**PROBLEM REQUIREMENTS**
No pictures should be carried over. Output all other parts of the entries verbatim.

Stored items from a collection
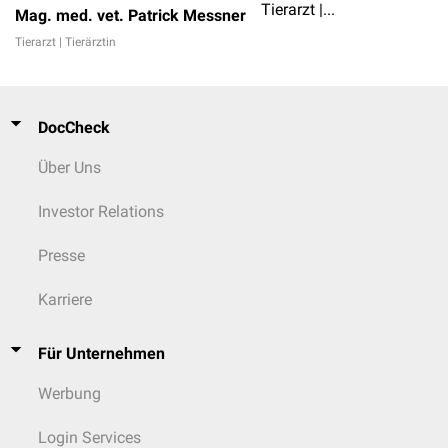
Tierarzt | Tierärztin
Mag. med. vet. Patrick Messner
Tierarzt | Tierärztin
DocCheck
Über Uns
Investor Relations
Presse
Karriere
Für Unternehmen
Werbung
Login Services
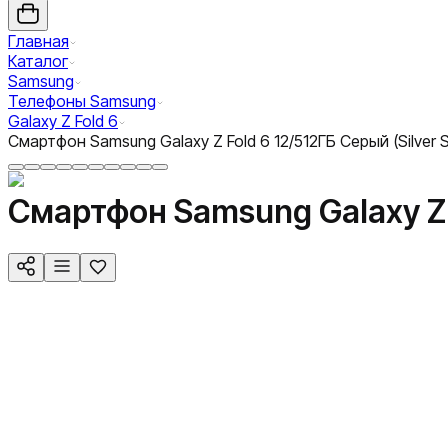
Главная
Каталог
Samsung
Телефоны Samsung
Galaxy Z Fold 6
Смартфон Samsung Galaxy Z Fold 6 12/512ГБ Серый (Silver
Смартфон Samsung Galaxy Z F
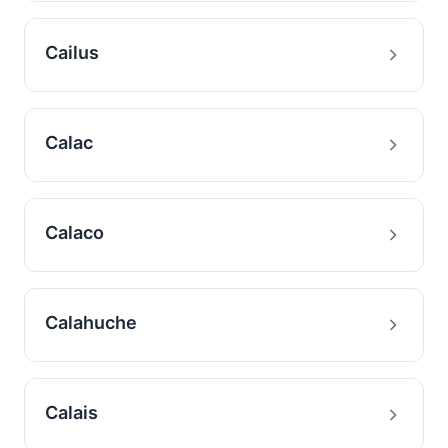
Cailus
Calac
Calaco
Calahuche
Calais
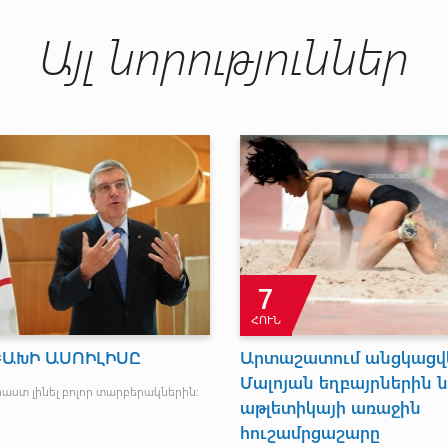
Այլ նորություններ
29
ՄԱՐ
ԻՐ ԵՆ ՆԱԵՎ
Հայ ձյուդոյիստները մեդալներ չեն
նվաճել Թբիլիսիի Գրան պրիում
. փետրվարի 6- 22-
Վրաստանի մայրաքաղաք Թբիլիսում ավարտվել է
Օլիմպիական խաղերի վարկանիշային Գրան պրին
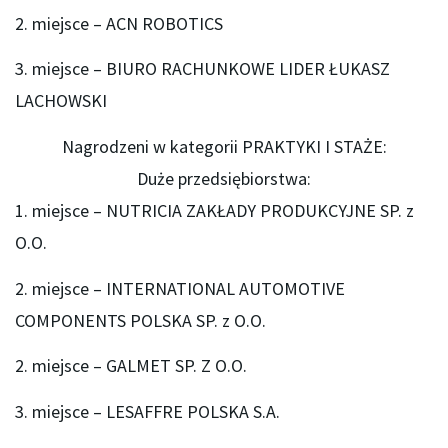
2. miejsce – ACN ROBOTICS
3. miejsce – BIURO RACHUNKOWE LIDER ŁUKASZ
LACHOWSKI
Nagrodzeni w kategorii PRAKTYKI I STAŻE:
Duże przedsiębiorstwa:
1. miejsce – NUTRICIA ZAKŁADY PRODUKCYJNE SP. z
O.O.
2. miejsce – INTERNATIONAL AUTOMOTIVE
COMPONENTS POLSKA SP. z O.O.
2. miejsce – GALMET SP. Z O.O.
3. miejsce – LESAFFRE POLSKA S.A.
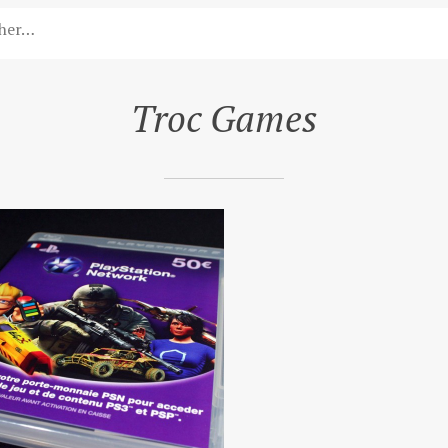
Troc Games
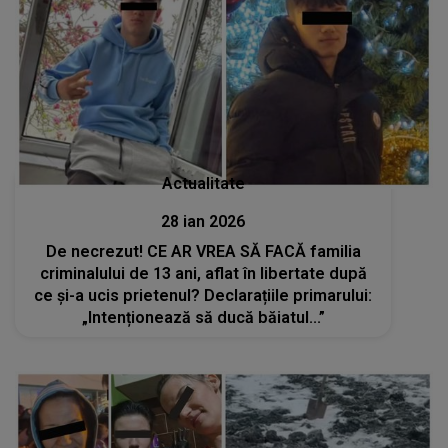
Actualitate
28 ian 2026
De necrezut! CE AR VREA SĂ FACĂ familia
criminalului de 13 ani, aflat în libertate după
ce și-a ucis prietenul? Declarațiile primarului:
„Intenționează să ducă băiatul...”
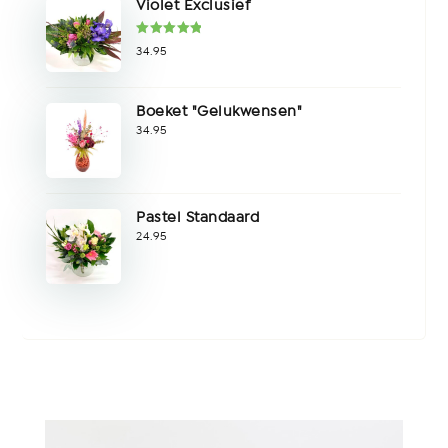
Violet Exclusief
Gewaardeer
34.95
d
5.00
uit
5
Boeket "Gelukwensen"
34.95
Pastel Standaard
24.95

**TASK SOLUTION**
Tierarzt | Tierärztin
Mag. med. vet. Patrick Messner
Tierarzt | Tierärztin
DocCheck
Über Uns
Investor Relations
Presse
Karriere
Für Unternehmen
Werbung
Login Services
Главная
Каталог
Samsung
Телефоны Samsung
Galaxy Z Fold 6
Смартфон Samsung Galaxy Z Fold 6 12/512ГБ Серый (Silver
Смартфон Samsung Galaxy Z F
Cailus
Calac
Calaco
Calahuche
Calais
Այլ նորություններ
29
ՄԱՐ
ԻՐ ԵՆ ՆԱԵՎ
Հայ ձյուդոյիստները մեդալներ չեն
նվաճել Թբիլիսիի Գրան պրիում
. փետրվարի 6- 22-
Վրաստանի մայրաքաղաք Թբիլիսում ավարտվել է
Օլիմպիական խաղերի վարկանիշային Գրան պրին
2. miejsce – ACN ROBOTICS
3. miejsce – BIURO RACHUNKOWE LIDER ŁUKASZ
LACHOWSKI
Nagrodzeni w kategorii PRAKTYKI I STAŻE:
Duże przedsiębiorstwa:
1. miejsce – NUTRICIA ZAKŁADY PRODUKCYJNE SP. z
O.O.
2. miejsce – INTERNATIONAL AUTOMOTIVE
COMPONENTS POLSKA SP. z O.O.
2. miejsce – GALMET SP. Z O.O.
3. miejsce – LESAFFRE POLSKA S.A.
Troc Games
Actualitate
28 ian 2026
De necrezut! CE AR VREA SĂ FACĂ familia
criminalului de 13 ani, aflat în libertate după
ce și-a ucis prietenul? Declarațiile primarului:
„Intenționează să ducă băiatul...”
Violet Exclusief
Gewaardeer
34.95
d
5.00
uit
5
Boeket "Gelukwensen"
34.95
Pastel Standaard
24.95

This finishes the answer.